El carácter y fortaleza, características de la raza llanera, se apodera de ellos, toman el micrófono y en cuestión de segundo comienzan a demostrar por qué son dignos de llevar el apellido Díaz, símbolo inequívoco de folclor llanero en Puerto Gaitán y en diversas latitudes
de los llanos orientales.

Ambos, cumplieron un destacado papel en el exigente concurso Pa’lante Talento Llanero, realizado hace pocos días en Villavicencio y que reúne a los mejores exponentes
de la música llanera en esta parte del país.

Mauro Cristóbal Díaz Gualdrón, con 17 años, pero con la experiencia de todo un profesional, se alzó con el primer lugar en la categoría voz pasaje.
De hecho, ya tiene en su haber La Herencia de un Viejo Estricto, su primer trabajo discográfico con 14 canciones propias, y que fue inspirado en Mauro Díaz, su padre, y
también reconocido compositor e intérprete.

“Mi papá siempre ha sido estricto con nosotros, tanto en la crianza como en el aspecto musical, hemos aprendido mucho de él, ha sido muy dedicado con nosotros y sin duda eso nos ha servido, si nos encuentra algún error no continuamos hasta que no quede corregido”, comentó el artista.
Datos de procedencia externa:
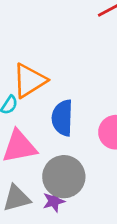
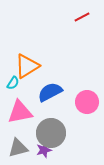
blue semicircle: (62, 118) -> (50, 92), turned 60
Y aunque no oculta su alegría por haber logrado el primer lugar en el concurso, manifestó que desde ya se está preparando para participar, tan pronto sea mayor de edad, en el Torneo Internacional del Joropo, en la categoría pasaje inédito, y tan pronto termine el bachillerato, prepararse para convertirse en abogado.

Un poco más extrovertida, pero también con unas condiciones musicales que saltan a la vista está Ingrid, quien con apenas 13 años, se alzó con el segundo lugar en la
categoría poema llanero.

“Mi papá, ha sido mi mayor instructor, comencé a practicar hace dos años y elegí el poema porque tiene mucho sentimiento, lenguaje corporal y uno puede expresar lo que siente”.

Al igual que Mauro, su hermano mayor, alternará la carrera musical con los estudios universitarios en pediatría que planea emprender.

Para Remigio Rojas, instructor musical de ambos, el talento no solo es nato, sino que además son dedicados y ven la música llanera muy en serio.